Photographie de Nathaniel St.Clair

Je ne te fais pas confiance.

Ne le prenez pas personnellement. Peu importe que vous soyez un ami ou un étranger. Je me fiche de votre identité ou de votre politique, de votre lieu de travail ou de votre travail, que vous portiez un masque ou une arme à feu.

Je ne vous fais pas confiance car vous êtes, pour l’instant, un porteur potentiel d’un virus mortel. Vous n’avez aucun symptôme? Peut-être êtes-vous un super-épandeur asymptomatique. Montrez-moi vos résultats de test négatifs et j'aurai encore des doutes. Je n'ai aucune idée de ce que vous avez fait entre le test et la réception des résultats. Et pouvons-nous vraiment croire que le test est précis?

Franchement, vous ne devriez pas me faire confiance pour les mêmes raisons. Je ne suis même pas sûr de pouvoir me faire confiance. N’ai-je pas juste touché mon visage au supermarché après avoir palpé les avocats?

J'apprends à vivre avec cette méfiance. Je garde mes distances avec les autres. Je porte mon masque. Je me lave les mains. Je reste loin des bars.

Je ne suis pas sûr, cependant, que la société puisse vivre avec ce niveau. Regardons les choses en face: la confiance fait tourner le monde. Des manifestations éclatent lorsque notre foi dans les personnes ou les institutions est violée: quand nous ne pouvons pas faire confiance à la police (#BlackLivesMatter), ne pouvons pas faire confiance à des collègues masculins (#MeToo), ne pouvons pas faire confiance au système économique pour fonctionner avec un minimum de équité (#OccupyWallStreet), ou ne peut pas faire confiance à notre gouvernement pour faire quoi que ce soit correctement (#notmypresident).

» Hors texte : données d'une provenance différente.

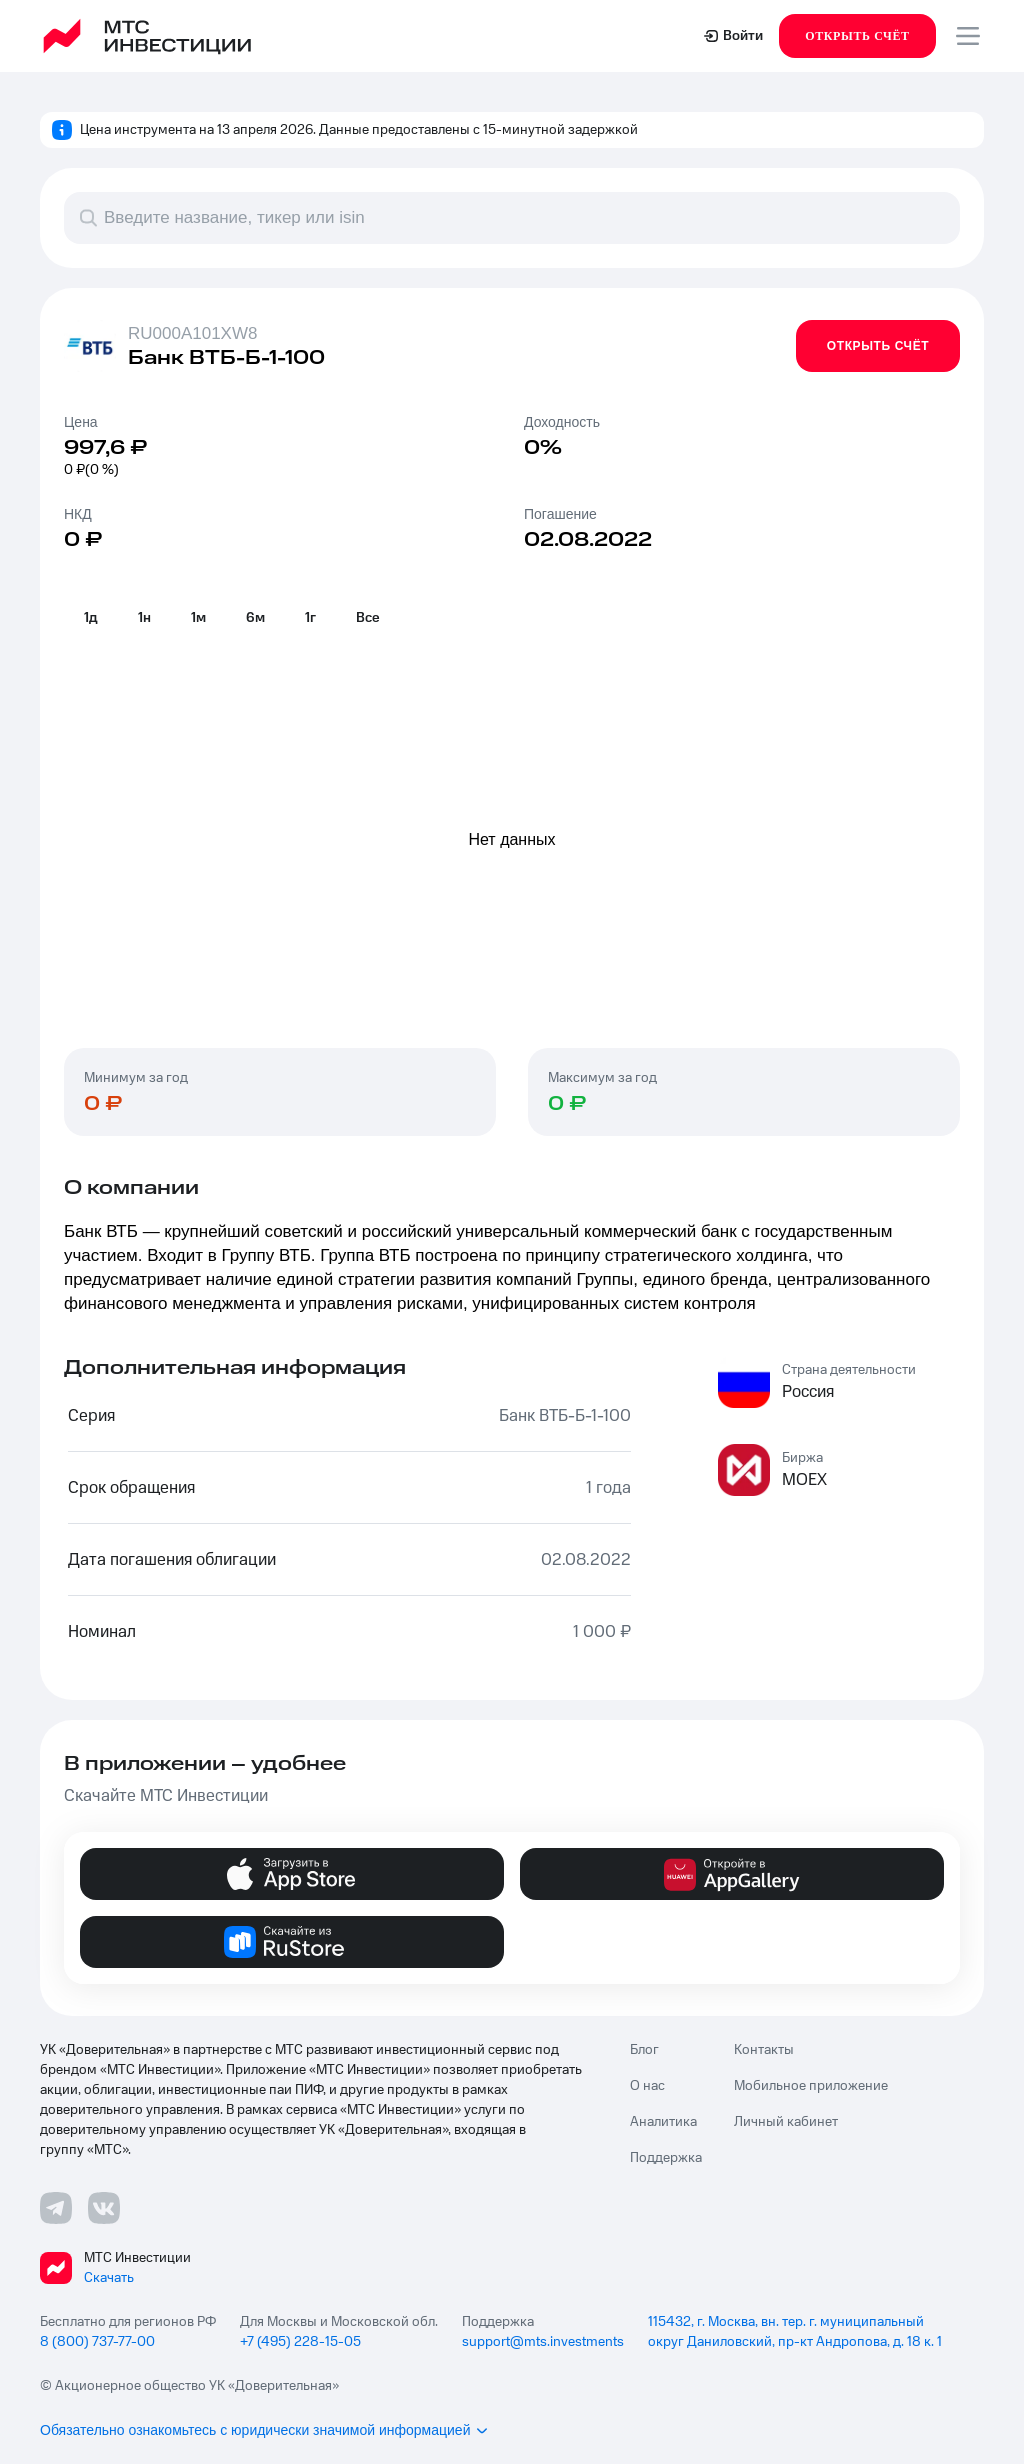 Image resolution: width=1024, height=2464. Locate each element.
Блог (644, 2050)
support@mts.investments (543, 2342)
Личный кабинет (786, 2122)
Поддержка (666, 2158)
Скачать (109, 2278)
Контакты (764, 2050)
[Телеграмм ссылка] (56, 2208)
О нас (647, 2086)
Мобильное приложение (811, 2086)
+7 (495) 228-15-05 (300, 2342)
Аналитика (663, 2122)
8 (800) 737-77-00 (97, 2342)
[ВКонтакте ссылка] (104, 2208)
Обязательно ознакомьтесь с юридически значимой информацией (265, 2430)
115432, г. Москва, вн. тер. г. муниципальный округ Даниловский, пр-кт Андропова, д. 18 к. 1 (795, 2332) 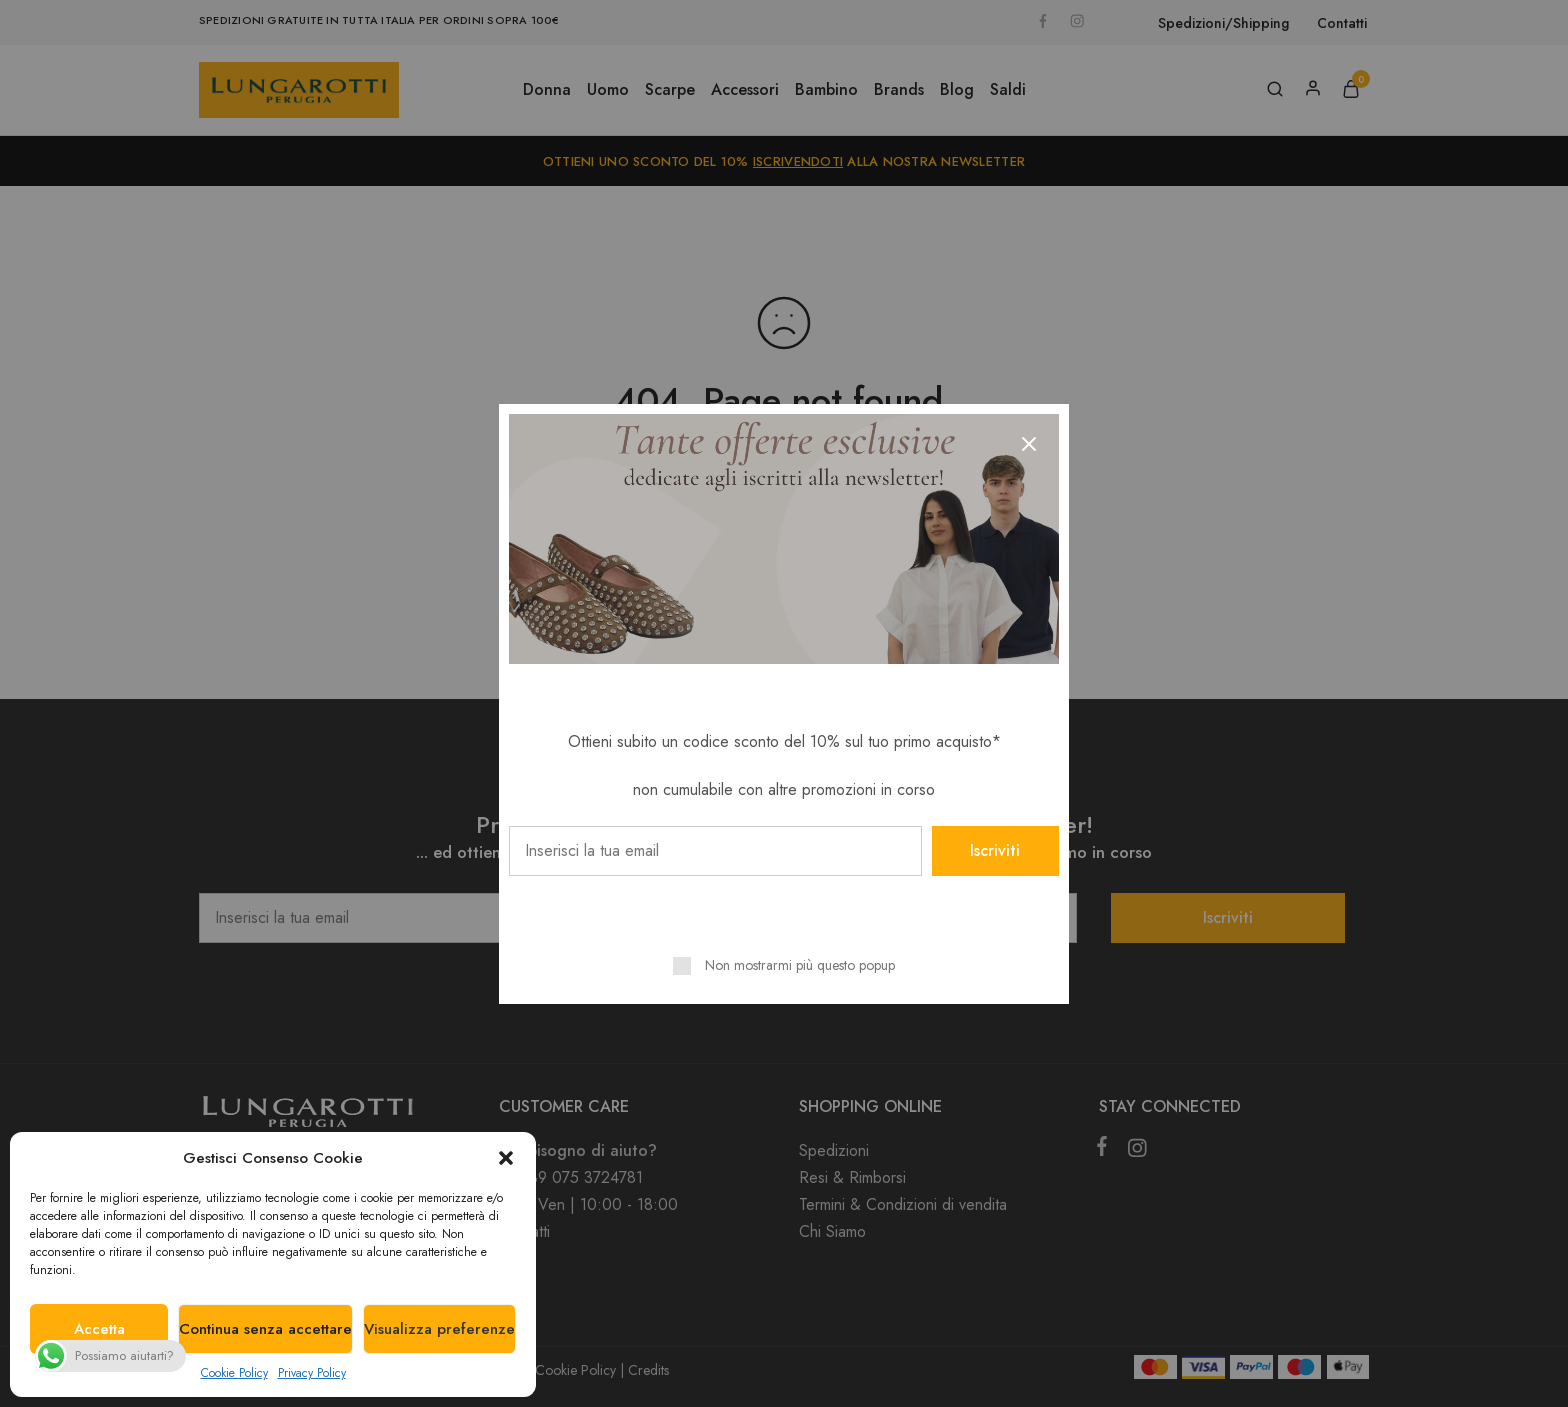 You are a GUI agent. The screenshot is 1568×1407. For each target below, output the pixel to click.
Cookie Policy (234, 1373)
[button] (506, 1158)
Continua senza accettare (265, 1329)
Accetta (99, 1329)
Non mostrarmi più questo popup (800, 965)
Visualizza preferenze (439, 1329)
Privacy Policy (312, 1373) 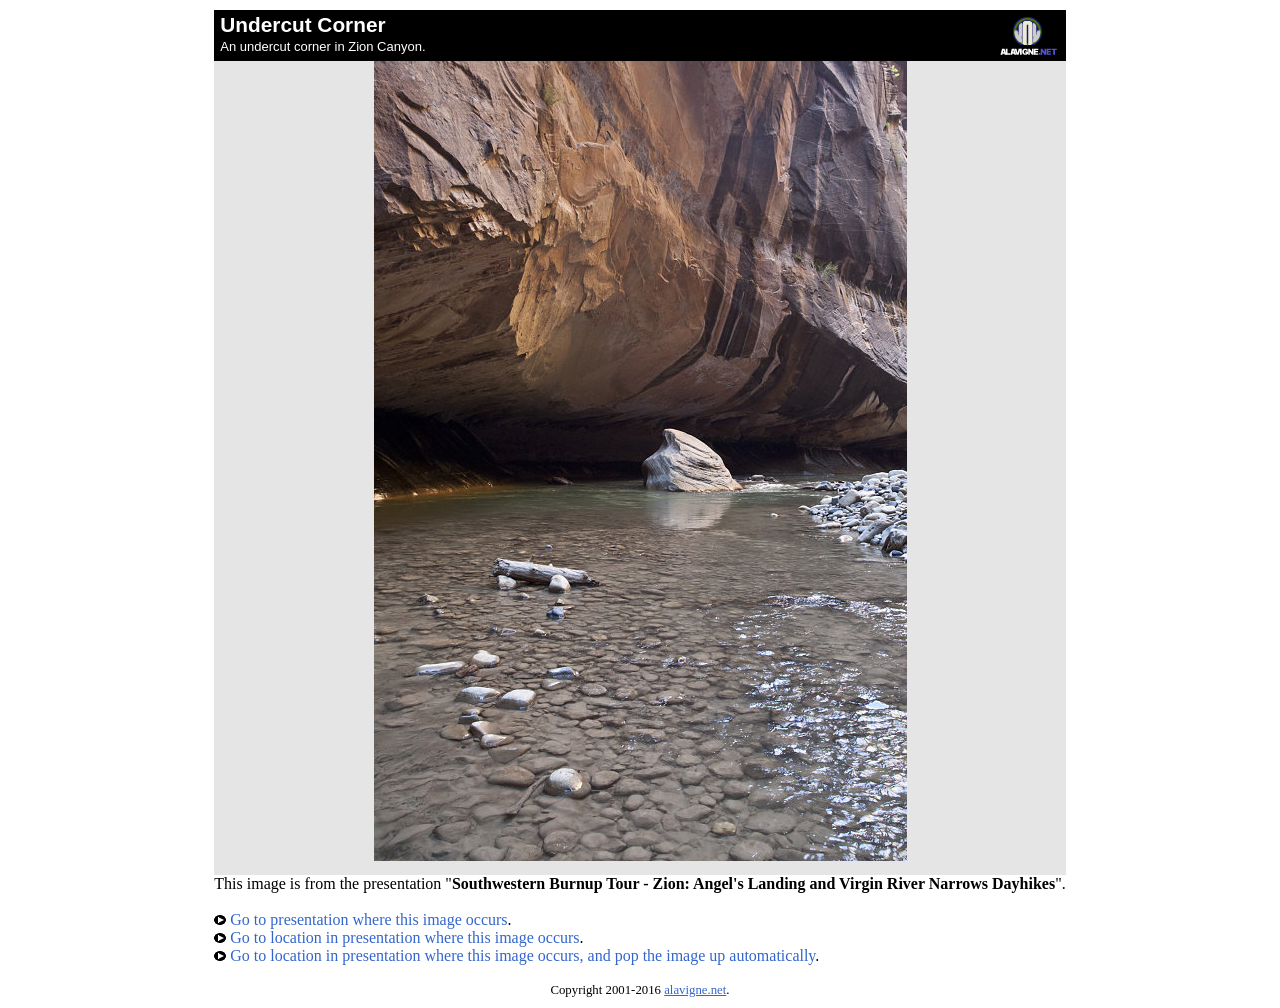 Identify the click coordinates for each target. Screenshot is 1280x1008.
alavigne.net (695, 990)
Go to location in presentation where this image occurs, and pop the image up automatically (514, 955)
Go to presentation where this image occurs (360, 919)
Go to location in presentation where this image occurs (396, 937)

Maintenant, jetez un tueur silencieux et caché dans ce mélange combustible de méfiance, de colère et de consternation. Il suffit de déchirer un pays, de mettre le voisin contre le voisin et le gouverneur contre le gouverneur, pour précipiter une guerre civile entre les masqués et les démasqués.

Ces problèmes ne se multiplient qu'au niveau mondial où la méfiance imprègne déjà le système – conflits militaires, guerres commerciales, luttes pour la migration et la corruption. Bien sûr, il y a aussi eu suffisamment de confiance pour maintenir l’économie mondiale en marche, les diplomates en train de négocier, le fonctionnement des organisations internationales et la planète contre la perte de contrôle. Mais la pandémie pourrait simplement faire basculer ce monde connu hors de son axe.

Je connais bien le débat en cours entre les factions «pas beaucoup» et «tout». Une fois qu'un vaccin l'a éliminé de notre système, le coronavirus pourrait ne pas avoir beaucoup d'effet durable sur notre monde. Même sans vaccin, les gens ont hâte de retrouver une vie normale en sautant dans les piscines, en se dirigeant vers le cinéma, en assistant à des fêtes – même aux États-Unis où les cas continuent d'augmenter considérablement. L’épidémie de grippe de 1918-1919, qui aurait tué au moins 50 millions de personnes, n’a pas fondamentalement changé la vie de tous les jours, à part donner un coup de pouce à la médecine alternative et socialisée. Cette grippe est passée de l'esprit et dans l'histoire et donc, bien sûr, pourrait bien Covid-19.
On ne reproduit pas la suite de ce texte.